Poudre de collagene et corps humain

Le collagène est souvent promu dans les cosmétiques et les compléments alimentaires pour de prétendus bienfaits anti-âge sur la peau, les muscles, les os… Très tendance aujourd’hui, à la mode dans les salles de gym, qu’en est-t’il ? Utile ou futile le collagène ?

Collagène : de quoi parle-t’on ?

Une grosse protéine

Le collagène est une protéine présente dans divers tissus du corps, sous forme de fibres leur conférant leur solidité (en particulier : peau, articulations, os, muscles, cheveux…). Il constitue environ 30% des protéines du corps et il est crucial pour la structure, l’élasticité, la fermeté, et la régénération des organes.

Il y a plusieurs types de collagène.
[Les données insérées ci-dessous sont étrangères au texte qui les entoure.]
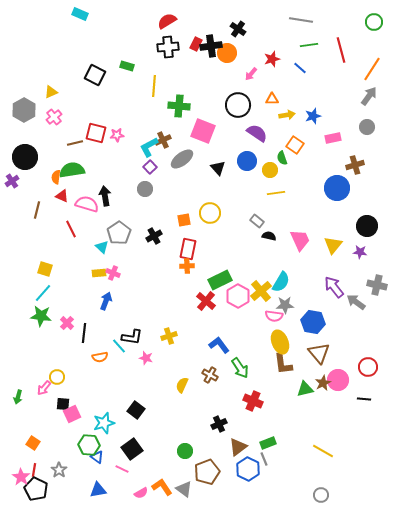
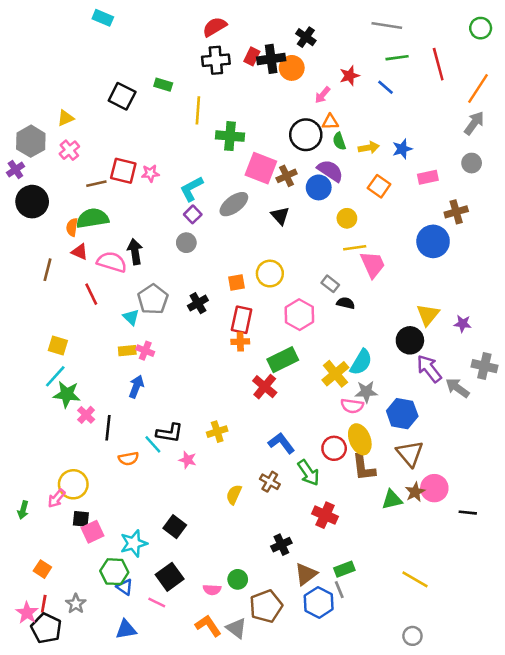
orange triangle: (272, 99) -> (330, 122), moved
brown cross: (163, 140) -> (287, 176), moved
green semicircle: (282, 158) -> (339, 141), moved
blue circle: (247, 161) -> (319, 187), moved
purple cross: (12, 181) -> (15, 169), moved
black circle: (367, 226) -> (410, 340), moved
pink trapezoid: (300, 240) -> (373, 265), moved
pink hexagon: (238, 296) -> (299, 315), moved
green star: (41, 316) -> (67, 394), moved
red circle: (368, 367) -> (334, 448), moved
yellow circle: (57, 377) -> (73, 484), size x1.5
pink semicircle: (141, 493) -> (212, 590), moved, turned 32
Les produits cosmétiques utilisent généralement du collagène de type I, le plus abondant dans la peau. Le collagène est donc proposé en suppléments alimentaires pour atténuer les signes du vieillissement cutané, tels que les rides et la perte d’élasticité, ou encore pour soutenir la santé des articulations, des os, muscles, cheveux et ongles…

En vieillissant, les fibres de collagène se dégradent, deviennent moins longues, et se raréfient, ce qui notamment se voit au niveau de la peau qui s’affine, se déshydrate et perd sa fermeté.

Notez que quand vous mangez des produits animaux, vous mangez beaucoup de collagène (notamment dans la peau, la moelle, certains abats…).

L’absorption du collagène et les « peptides »

Le collagène étant trop gros pour traverser la paroi intestinale et pénétrer dans le corps, la digestion le réduit en peptides et acides aminés qui eux peuvent être absorbés. Un peptide est un assemblage de quelques « acides aminés » qui sont les molécules de base servant à construire des protéines. Le collagène utilisé dans les suppléments provient le plus souvent de sources animales comme la peau de bœuf, de porc, ou de poissons. Il est « hydrolysé« , c’est à dire rompu en petits fragments appelés « peptides de collagène ». L’hydrolyse est en quelque sorte une pré-digestion du collagène.

proteine, peptides et acides amines

L’absorption des peptides de collagène en supplément alimentaire semble ne faire aucun doute à présent (1). Il a même été montré que d’assez gros peptides pouvaient passer la barrière intestinale (2).

Il est clair que prendre du collagène est au moins un apport d’acides aminés dont certains sont essentiels pour le corps.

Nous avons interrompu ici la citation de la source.